These nobles shortly regretted their concessions and sought to evade them.[49] The aristocrats whom they represented soon denied the right of their deputies to make these concessions, and soon after repudiated them.[50]
How could it be otherwise? When you speak of concessions by a caste habituated to oppression, you do not mean that they give away a single, simple, tangible thing, and that that is the end of it;—not at all. You mean that they give up old habits of thought,—habits of action. You mean that every day of their lives thereafter they are to give up a habit, or a fancy, or a comfort. No mere promises of theirs to do this can be trusted. There must be guarantees fixed immutably, bedded into the constitution,—clamped into the laws. That same anchoring of liberties, and not "transports et l'effusion de sentiments genereux," is statesmanship.
These concessions were not thus secured. The old habits of oppression again got the upper hand. The upper class became as hostile to liberty and peace as ever.
Then thundered through France the Revolution. It must come;—that great and good French Revolution which did more to advance mankind in ten years than had been done politically in ten centuries,—which cost fewer lives to establish great principles than the Grand Monarque had flung away to gratify his whimsies! The right hand of the Almighty was behind it.
I refuse at the will of English Tory historians to lament more over the sufferings that besotted caste of oppressors brought upon themselves during those three years, than over the sufferings they brought upon the people during three times three centuries.[51]
The great thing was now partially done which Louis XI. and Richelieu had left entirely undone. The lower class were not merely freed from serfdom; they received guarantees of full civil rights.[52]

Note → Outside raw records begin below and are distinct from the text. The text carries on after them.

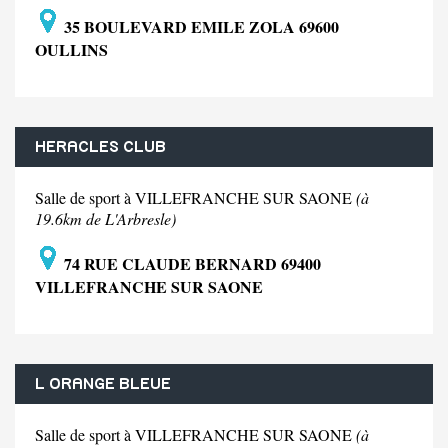
35 BOULEVARD EMILE ZOLA 69600
OULLINS
HERACLES CLUB
Salle de sport à VILLEFRANCHE SUR SAONE
(à
19.6km de L'Arbresle)
74 RUE CLAUDE BERNARD 69400
VILLEFRANCHE SUR SAONE
L ORANGE BLEUE
Salle de sport à VILLEFRANCHE SUR SAONE
(à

So far all was well, but at another point the constituent assembly stumbled. They were not bold enough to give full political rights. They thought the peasantry too ignorant—too much debased by a long servitude, to be entrusted with political rights,—therefore they denied them, and invented for them "passive citizenship."[53]

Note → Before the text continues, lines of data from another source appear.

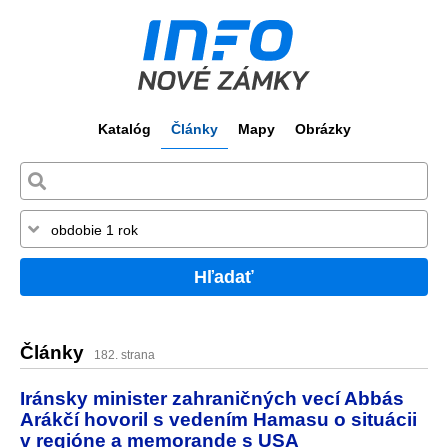
Katalóg
Články
Mapy
Obrázky
Hľadať
Články
182. strana
Iránsky minister zahraničných vecí Abbás
Arákčí hovoril s vedením Hamasu o situácii
v regióne a memorande s USA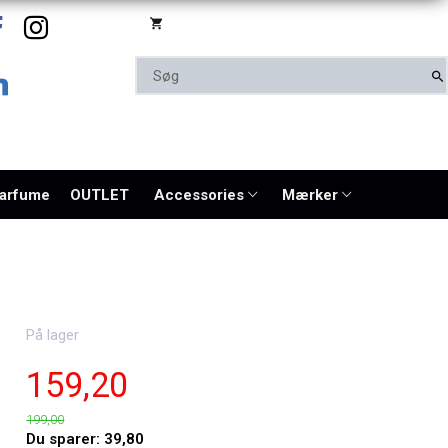
parfume
OUTLET
Accessories
Mærker
På lager
159,20
199,00
Du sparer:
39,80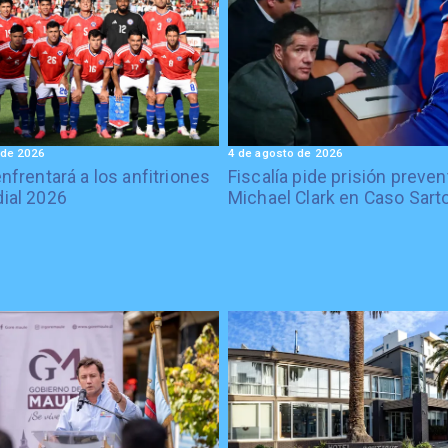
 de 2026
4 de agosto de 2026
enfrentará a los anfitriones
Fiscalía pide prisión preven
ial 2026
Michael Clark en Caso Sart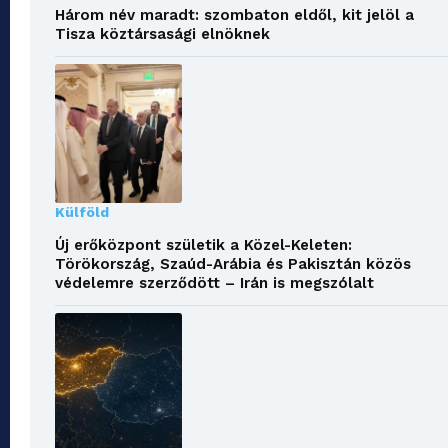
Három név maradt: szombaton eldől, kit jelöl a
Tisza köztársasági elnöknek
Külföld
Új erőközpont születik a Közel-Keleten:
Törökország, Szaúd-Arábia és Pakisztán közös
védelemre szerződött – Irán is megszólalt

It was skillfully devised, but none the less fatal. The denial of political rights to the enfranchised was one of the two great causes of the destruction of the Constitution of 1791, and of the inauguration of the Reign of Terror.

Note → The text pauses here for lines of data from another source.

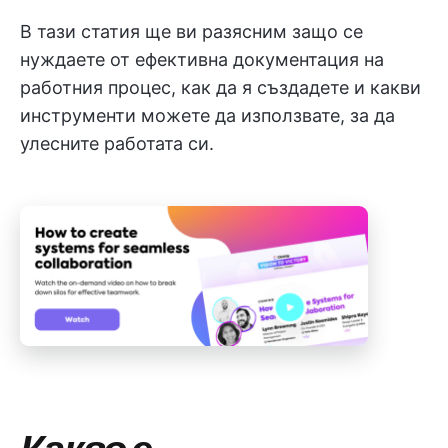
В тази статия ще ви разясним защо се
нуждаете от ефективна документация на
работния процес, как да я създадете и какви
инструменти можете да използвате, за да
улесните работата си.
Какво е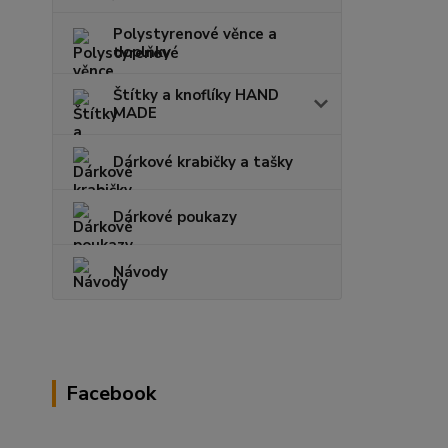
Polystyrenové věnce a
doplňky
Štítky a knoflíky HAND
MADE
Dárkové krabičky a tašky
Dárkové poukazy
Návody
Facebook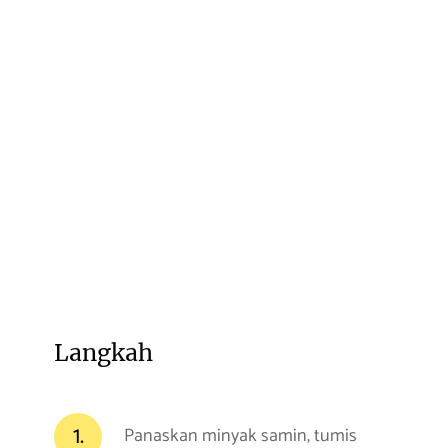
Langkah
1.
Panaskan minyak samin, tumis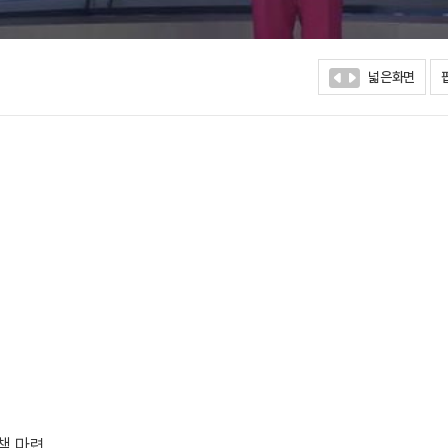
넓은화면
책 마련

Political rights could not be refused long. As they could not be obtained in peace the freed peasantry never allowed France rest until it gained them by long years of bloodshed and anarchy. Revolution after revolution has failed of full results. Dynasty after dynasty has failed to give quiet until a great statesman in our own time, Napoleon III., has been bold enough to make suffrage universal.
Whatever the first French Revolution failed to do, it failed to do mainly by lack of bold faith in giving political rights;—whatever it succeeded in doing, it succeeded by giving full civil rights.